> [EXERCISE AIM]:
Your answer must match the records word for word and contain no pictures.

> [RECORDS TO USE]:
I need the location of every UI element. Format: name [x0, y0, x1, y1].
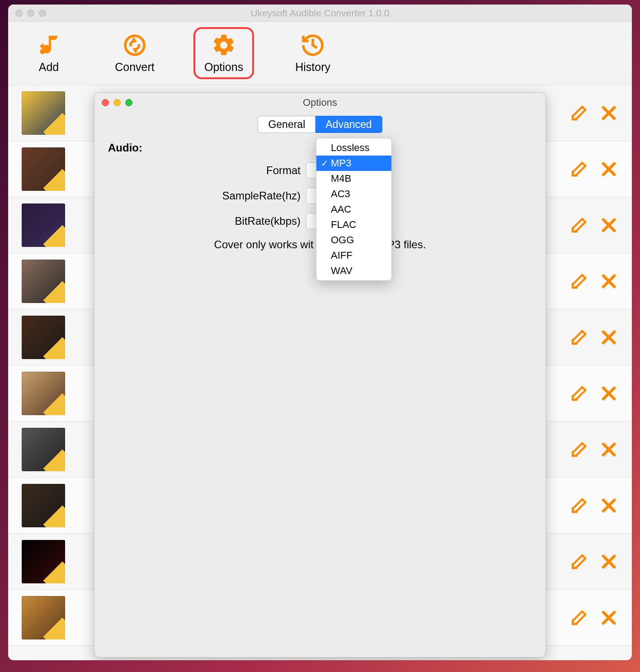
edit-icon[interactable] [569, 608, 588, 627]
remove-icon[interactable] [599, 384, 618, 403]
remove-icon[interactable] [599, 608, 618, 627]
cover-thumbnail [22, 540, 65, 583]
remove-icon[interactable] [599, 160, 618, 179]
format-option[interactable]: AAC [316, 202, 391, 217]
convert-icon [122, 33, 147, 58]
format-option[interactable]: OGG [316, 232, 391, 248]
cover-thumbnail [22, 203, 65, 247]
edit-icon[interactable] [569, 552, 588, 571]
cover-thumbnail [22, 147, 65, 191]
row-actions [569, 104, 618, 123]
history-icon [300, 33, 325, 58]
row-actions [569, 384, 618, 403]
remove-icon[interactable] [599, 440, 618, 459]
remove-icon[interactable] [599, 328, 618, 347]
cover-thumbnail [22, 316, 65, 359]
main-titlebar: Ukeysoft Audible Converter 1.0.0 [8, 5, 632, 22]
minimize-traffic-light[interactable] [113, 99, 121, 106]
format-option[interactable]: AIFF [316, 248, 391, 263]
edit-icon[interactable] [569, 384, 588, 403]
svg-point-0 [40, 49, 45, 54]
main-traffic-lights [15, 9, 46, 17]
remove-icon[interactable] [599, 216, 618, 235]
remove-icon[interactable] [599, 496, 618, 515]
close-traffic-light[interactable] [15, 9, 23, 17]
maximize-traffic-light[interactable] [125, 99, 132, 106]
options-titlebar: Options [94, 93, 546, 113]
format-option[interactable]: Lossless [316, 140, 391, 156]
remove-icon[interactable] [599, 272, 618, 291]
edit-icon[interactable] [569, 104, 588, 123]
options-dialog: Options General Advanced Audio: Format S… [94, 92, 546, 658]
bitrate-label: BitRate(kbps) [235, 215, 301, 227]
cover-thumbnail [22, 484, 65, 527]
toolbar-options-button[interactable]: Options [193, 27, 254, 79]
window-title: Ukeysoft Audible Converter 1.0.0 [8, 8, 632, 19]
close-traffic-light[interactable] [102, 99, 109, 106]
main-window: Ukeysoft Audible Converter 1.0.0 Add Con… [8, 5, 632, 660]
row-actions [569, 608, 618, 627]
cover-thumbnail [22, 428, 65, 471]
edit-icon[interactable] [569, 496, 588, 515]
tab-advanced[interactable]: Advanced [315, 116, 382, 133]
format-dropdown[interactable]: LosslessMP3M4BAC3AACFLACOGGAIFFWAV [316, 138, 392, 281]
edit-icon[interactable] [569, 160, 588, 179]
edit-icon[interactable] [569, 440, 588, 459]
tab-general[interactable]: General [258, 116, 315, 133]
format-label: Format [266, 164, 301, 177]
format-option[interactable]: AC3 [316, 186, 391, 202]
cover-thumbnail [22, 260, 65, 303]
options-traffic-lights [102, 99, 132, 106]
row-actions [569, 552, 618, 571]
row-actions [569, 496, 618, 515]
row-actions [569, 272, 618, 291]
toolbar-options-label: Options [204, 61, 243, 74]
format-option[interactable]: MP3 [316, 156, 391, 171]
edit-icon[interactable] [569, 328, 588, 347]
gear-icon [211, 33, 236, 58]
row-actions [569, 216, 618, 235]
toolbar-history-button[interactable]: History [286, 30, 340, 76]
remove-icon[interactable] [599, 104, 618, 123]
format-option[interactable]: FLAC [316, 217, 391, 232]
toolbar-add-button[interactable]: Add [22, 30, 76, 76]
options-title: Options [94, 97, 546, 109]
main-toolbar: Add Convert Options History [8, 22, 632, 85]
edit-icon[interactable] [569, 272, 588, 291]
row-actions [569, 328, 618, 347]
cover-thumbnail [22, 91, 65, 135]
toolbar-convert-label: Convert [115, 61, 155, 74]
remove-icon[interactable] [599, 552, 618, 571]
maximize-traffic-light[interactable] [39, 9, 46, 17]
toolbar-add-label: Add [39, 61, 59, 74]
options-tabs: General Advanced [94, 113, 546, 134]
toolbar-convert-button[interactable]: Convert [108, 30, 162, 76]
edit-icon[interactable] [569, 216, 588, 235]
row-actions [569, 160, 618, 179]
minimize-traffic-light[interactable] [27, 9, 34, 17]
samplerate-label: SampleRate(hz) [222, 189, 301, 202]
format-option[interactable]: WAV [316, 263, 391, 279]
cover-hint-left: Cover only works wit [214, 238, 314, 251]
format-option[interactable]: M4B [316, 171, 391, 186]
cover-thumbnail [22, 372, 65, 415]
toolbar-history-label: History [295, 61, 330, 74]
row-actions [569, 440, 618, 459]
add-music-icon [36, 33, 61, 58]
cover-thumbnail [22, 596, 65, 639]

> [EXPECTED OUTPUT]:
I need the location of every UI element. Format: name [x0, y0, x1, y1].
edit-icon[interactable] [569, 608, 588, 627]
remove-icon[interactable] [599, 384, 618, 403]
remove-icon[interactable] [599, 608, 618, 627]
cover-thumbnail [22, 540, 65, 583]
remove-icon[interactable] [599, 160, 618, 179]
format-option[interactable]: AAC [316, 202, 391, 217]
convert-icon [122, 33, 147, 58]
format-option[interactable]: OGG [316, 232, 391, 248]
cover-thumbnail [22, 203, 65, 247]
edit-icon[interactable] [569, 552, 588, 571]
cover-thumbnail [22, 147, 65, 191]
row-actions [569, 104, 618, 123]
history-icon [300, 33, 325, 58]
row-actions [569, 384, 618, 403]
remove-icon[interactable] [599, 440, 618, 459]
remove-icon[interactable] [599, 328, 618, 347]
cover-thumbnail [22, 316, 65, 359]
main-titlebar: Ukeysoft Audible Converter 1.0.0 [8, 5, 632, 22]
minimize-traffic-light[interactable] [113, 99, 121, 106]
format-option[interactable]: AIFF [316, 248, 391, 263]
edit-icon[interactable] [569, 384, 588, 403]
svg-point-0 [40, 49, 45, 54]
main-traffic-lights [15, 9, 46, 17]
remove-icon[interactable] [599, 216, 618, 235]
remove-icon[interactable] [599, 496, 618, 515]
close-traffic-light[interactable] [15, 9, 23, 17]
maximize-traffic-light[interactable] [125, 99, 132, 106]
options-titlebar: Options [94, 93, 546, 113]
format-option[interactable]: Lossless [316, 140, 391, 156]
remove-icon[interactable] [599, 272, 618, 291]
edit-icon[interactable] [569, 104, 588, 123]
options-dialog: Options General Advanced Audio: Format S… [94, 92, 546, 658]
bitrate-label: BitRate(kbps) [235, 215, 301, 227]
cover-thumbnail [22, 484, 65, 527]
toolbar-options-button[interactable]: Options [193, 27, 254, 79]
window-title: Ukeysoft Audible Converter 1.0.0 [8, 8, 632, 19]
close-traffic-light[interactable] [102, 99, 109, 106]
main-window: Ukeysoft Audible Converter 1.0.0 Add Con… [8, 5, 632, 660]
row-actions [569, 608, 618, 627]
cover-thumbnail [22, 428, 65, 471]
edit-icon[interactable] [569, 496, 588, 515]
tab-advanced[interactable]: Advanced [315, 116, 382, 133]
format-dropdown[interactable]: LosslessMP3M4BAC3AACFLACOGGAIFFWAV [316, 138, 392, 281]
edit-icon[interactable] [569, 160, 588, 179]
edit-icon[interactable] [569, 440, 588, 459]
tab-general[interactable]: General [258, 116, 315, 133]
format-label: Format [266, 164, 301, 177]
format-option[interactable]: AC3 [316, 186, 391, 202]
cover-thumbnail [22, 260, 65, 303]
options-traffic-lights [102, 99, 132, 106]
row-actions [569, 552, 618, 571]
row-actions [569, 496, 618, 515]
row-actions [569, 272, 618, 291]
toolbar-options-label: Options [204, 61, 243, 74]
format-option[interactable]: MP3 [316, 156, 391, 171]
edit-icon[interactable] [569, 328, 588, 347]
gear-icon [211, 33, 236, 58]
row-actions [569, 216, 618, 235]
toolbar-history-button[interactable]: History [286, 30, 340, 76]
remove-icon[interactable] [599, 104, 618, 123]
format-option[interactable]: FLAC [316, 217, 391, 232]
toolbar-add-button[interactable]: Add [22, 30, 76, 76]
options-title: Options [94, 97, 546, 109]
main-toolbar: Add Convert Options History [8, 22, 632, 85]
edit-icon[interactable] [569, 272, 588, 291]
row-actions [569, 328, 618, 347]
cover-thumbnail [22, 91, 65, 135]
toolbar-convert-label: Convert [115, 61, 155, 74]
remove-icon[interactable] [599, 552, 618, 571]
maximize-traffic-light[interactable] [39, 9, 46, 17]
toolbar-add-label: Add [39, 61, 59, 74]
options-tabs: General Advanced [94, 113, 546, 134]
toolbar-convert-button[interactable]: Convert [108, 30, 162, 76]
edit-icon[interactable] [569, 216, 588, 235]
row-actions [569, 160, 618, 179]
minimize-traffic-light[interactable] [27, 9, 34, 17]
samplerate-label: SampleRate(hz) [222, 189, 301, 202]
format-option[interactable]: WAV [316, 263, 391, 279]
cover-hint-left: Cover only works wit [214, 238, 314, 251]
format-option[interactable]: M4B [316, 171, 391, 186]
cover-thumbnail [22, 372, 65, 415]
toolbar-history-label: History [295, 61, 330, 74]
row-actions [569, 440, 618, 459]
add-music-icon [36, 33, 61, 58]
cover-thumbnail [22, 596, 65, 639]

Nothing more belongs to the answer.